WHAT TO WORK ON >>
Could you reproduce, exactly as written, every line from the one containing "Donald Worth" through the last line of the records, and nothing else?

------ SUPPLIED MATERIAL ------

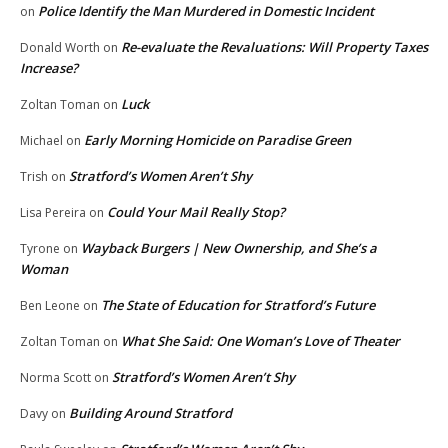
Police Identify the Man Murdered in Domestic Incident
on
Re-evaluate the Revaluations: Will Property Taxes
Donald Worth
on
Increase?
Luck
Zoltan Toman
on
Early Morning Homicide on Paradise Green
Michael
on
Stratford’s Women Aren’t Shy
Trish
on
Could Your Mail Really Stop?
Lisa Pereira
on
Wayback Burgers | New Ownership, and She’s a
Tyrone
on
Woman
The State of Education for Stratford’s Future
Ben Leone
on
What She Said: One Woman’s Love of Theater
Zoltan Toman
on
Stratford’s Women Aren’t Shy
Norma Scott
on
Building Around Stratford
Davy
on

------

SOLUTION BELOW >>
Donald Worth
on
Increase?
Luck
Zoltan Toman
on
Early Morning Homicide on Paradise Green
Michael
on
Stratford’s Women Aren’t Shy
Trish
on
Could Your Mail Really Stop?
Lisa Pereira
on
Wayback Burgers | New Ownership, and She’s a
Tyrone
on
Woman
The State of Education for Stratford’s Future
Ben Leone
on
What She Said: One Woman’s Love of Theater
Zoltan Toman
on
Stratford’s Women Aren’t Shy
Norma Scott
on
Building Around Stratford
Davy
on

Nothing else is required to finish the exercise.